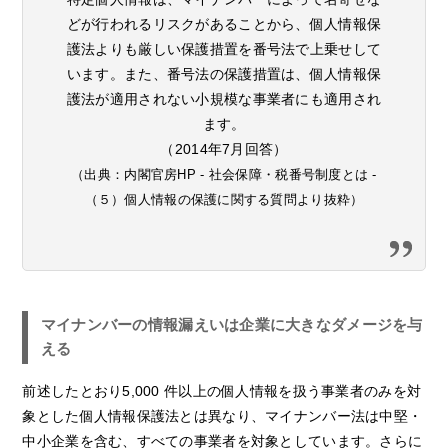
どが行われるリスクがあることから、個人情報保
護法よりも厳しい保護措置を番号法で上乗せして
います。また、番号法の保護措置は、個人情報保
護法が適用されない小規模な事業者にも適用され
ます。
（2014年7月回答）
（出典：内閣官房HP - 社会保障・税番号制度とは -
（５）個人情報の保護に関する質問より抜粋）
マイナンバーの情報漏えいは企業に大きなダメージを与
える
前述したとおり5,000 件以上の個人情報を扱う事業者のみを対
象とした個人情報保護法とは異なり、マイナンバー法は中堅・
中小企業を含む、すべての事業者を対象としています。さらに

◆ ◆ ◆ ◆ ◆ ◆ ◆

→ **Your assignment**: Up to and including the final line of the data above, please copy every line exactly, starting from the one that contains "前述したとおり5,000 件以上の個人情報を扱う事業者のみを対".

→ **Answer to this problem**:
前述したとおり5,000 件以上の個人情報を扱う事業者のみを対
象とした個人情報保護法とは異なり、マイナンバー法は中堅・
中小企業を含む、すべての事業者を対象としています。さらに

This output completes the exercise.